I try to keep as much as possible hardware independent. Just skip the Hardware chapters and start with Bootstrapping Secrets and argo-cd. Remember to provide a cluster and have prerequisites for longhorn available.
.secrets/
used for temporary secret files, those should never get checked inargocd-base/
charts to bootstrap the cluster, base functionality of argo-cd & sealed-secrets only../*
some scripts used in this guide and the public key part of the deploy key for this repo so argo-cd is able to retrieve it.
- Kubernetes (K3s)
- Helm
- argo-cd for continuous delivery, basically controlling everything in this cluster. The general idea is, there should be no other interaction necessary to manage anything on the cluster, except this git-repo and argocd...
- sealed-secrets to solve the problem: "I can manage all my K8s config in git, except Secrets."
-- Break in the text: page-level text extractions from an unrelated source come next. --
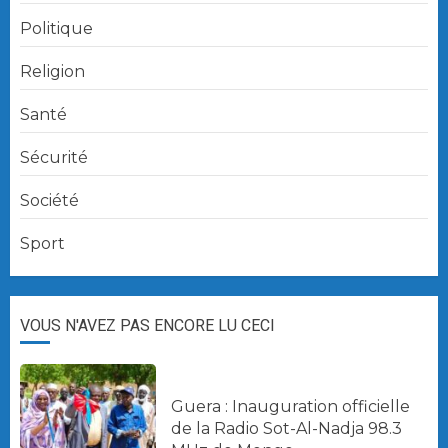
Politique
Religion
Santé
Sécurité
Société
Sport
VOUS N'AVEZ PAS ENCORE LU CECI
Guera : Inauguration officielle
de la Radio Sot-Al-Nadja 98.3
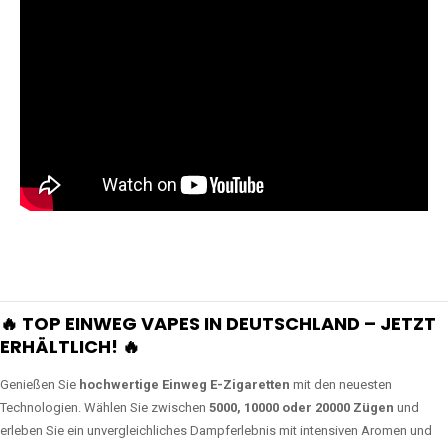
🔥 TOP EINWEG VAPES IN DEUTSCHLAND – JETZT
ERHÄLTLICH! 🔥
Genießen Sie
hochwertige Einweg E-Zigaretten
mit den neuesten
Technologien. Wählen Sie zwischen
5000, 10000 oder 20000 Zügen
und
erleben Sie ein unvergleichliches Dampferlebnis mit intensiven Aromen und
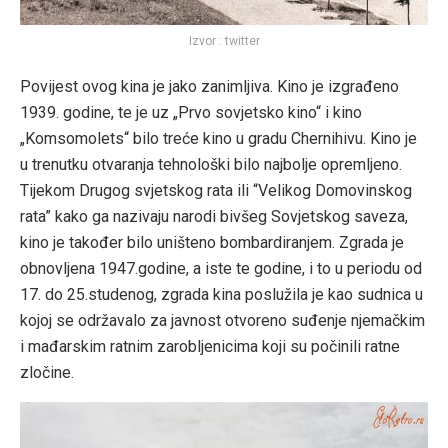
Izvor : twitter
Povijest ovog kina je jako zanimljiva. Kino je izgrađeno
1939. godine, te je uz „Prvo sovjetsko kino“ i kino
„Komsomolets“ bilo treće kino u gradu Chernihivu. Kino je
u trenutku otvaranja tehnološki bilo najbolje opremljeno.
Tijekom Drugog svjetskog rata ili “Velikog Domovinskog
rata” kako ga nazivaju narodi bivšeg Sovjetskog saveza,
kino je također bilo uništeno bombardiranjem. Zgrada je
obnovljena 1947.godine, a iste te godine, i to u periodu od
17. do 25.studenog, zgrada kina poslužila je kao sudnica u
kojoj se održavalo za javnost otvoreno suđenje njemačkim
i mađarskim ratnim zarobljenicima koji su počinili ratne
zločine.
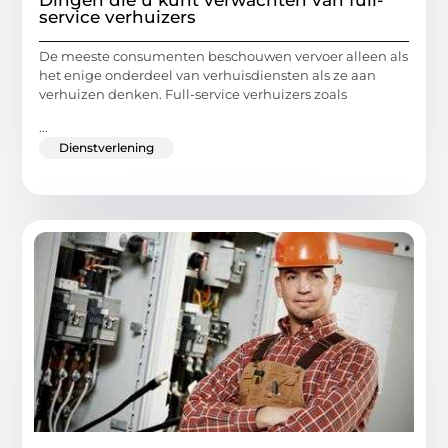
service verhuizers
De meeste consumenten beschouwen vervoer alleen als
het enige onderdeel van verhuisdiensten als ze aan
verhuizen denken. Full-service verhuizers zoals
...
Dienstverlening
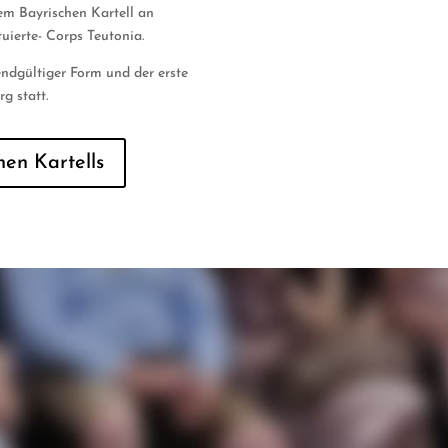
em Bayrischen Kartell an
uierte- Corps Teutonia.
endgültiger Form und der erste
rg statt.
en Kartells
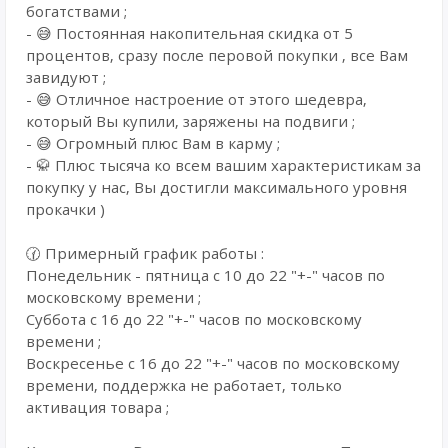
богатствами ;
- 😅 Постоянная накопительная скидка от 5
процентов, сразу после перовой покупки , все Вам
завидуют ;
- 😅 Отличное настроение от этого шедевра,
который Вы купили, заряжены на подвиги ;
- 😅 Огромный плюс Вам в карму ;
- 🥋 Плюс тысяча ко всем вашим характеристикам за
покупку у нас, Вы достигли максимального уровня
прокачки )
🕜 Примерный график работы :
Понедельник - пятница с 10 до 22 "+-" часов по
московскому времени ;
Суббота с 16 до 22 "+-" часов по московскому
времени ;
Воскресенье с 16 до 22 "+-" часов по московскому
времени, поддержка не работает, только
активация товара ;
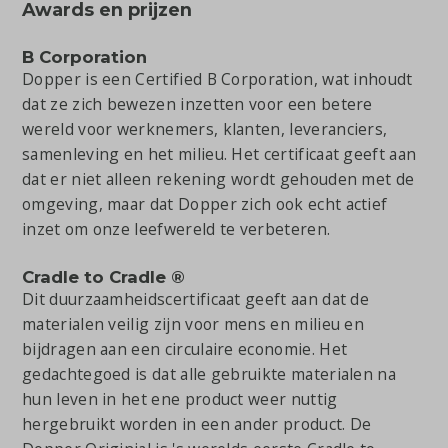
Awards en prijzen
B Corporation
Dopper is een Certified B Corporation, wat inhoudt
dat ze zich bewezen inzetten voor een betere
wereld voor werknemers, klanten, leveranciers,
samenleving en het milieu. Het certificaat geeft aan
dat er niet alleen rekening wordt gehouden met de
omgeving, maar dat Dopper zich ook echt actief
inzet om onze leefwereld te verbeteren.
Cradle to Cradle
®
Dit duurzaamheidscertificaat geeft aan dat de
materialen veilig zijn voor mens en milieu en
bijdragen aan een circulaire economie. Het
gedachtegoed is dat alle gebruikte materialen na
hun leven in het ene product weer nuttig
hergebruikt worden in een ander product. De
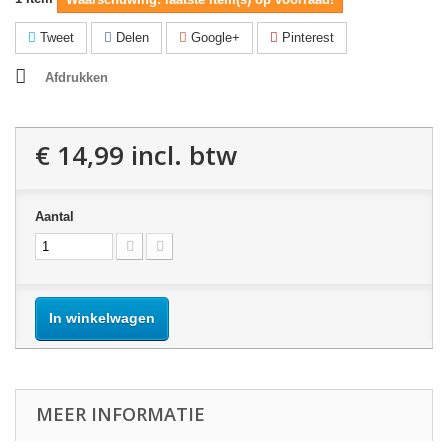
Tweet
Delen
Google+
Pinterest
Afdrukken
€ 14,99
incl. btw
Aantal
In winkelwagen
MEER INFORMATIE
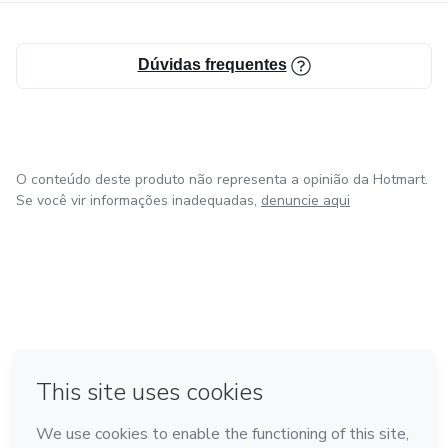
Dúvidas frequentes
O conteúdo deste produto não representa a opinião da Hotmart.
Se você vir informações inadequadas,
denuncie aqui
em Bogotá
em Amsterdam
em Madrid
na Cidade do México
Feito com
❤
em Belo Horizonte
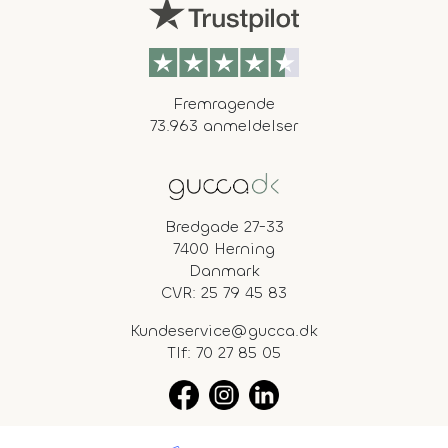
Fremragende
73.963 anmeldelser
Bredgade 27-33
7400 Herning
Danmark
CVR: 25 79 45 83
Kundeservice@gucca.dk
Tlf:
70 27 85 05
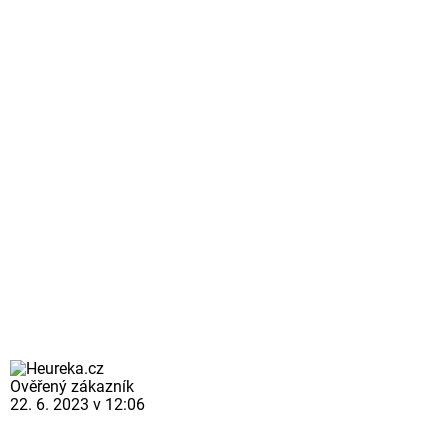
Ověřený zákazník
22. 6. 2023 v 12:06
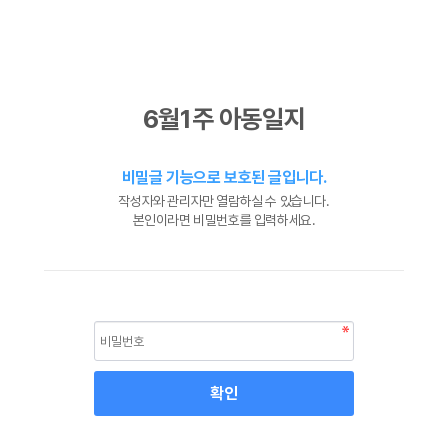
6월1주 아동일지
비밀글 기능으로 보호된 글입니다.
작성자와 관리자만 열람하실 수 있습니다.
본인이라면 비밀번호를 입력하세요.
- longhorn as persistent storage provider
- kubernetes-dashboard
- mosquitto as MQTT broker
It's a hobby project, so see Disclaimer.
- LoadBalancing between k3s Nodes
- PodDisruptionBudgets, multiple pods...
- mosquitto authentication
- SSO via keycloak
- cluster/node monitoring
- hardening security
- making it more reusable - complete proper separation of values and templates(which currently are sometimes more plain yaml files and not templates), to pulling values into a different repository, so this could be universally used for bootstrapping any clusters with the base argocd stuff.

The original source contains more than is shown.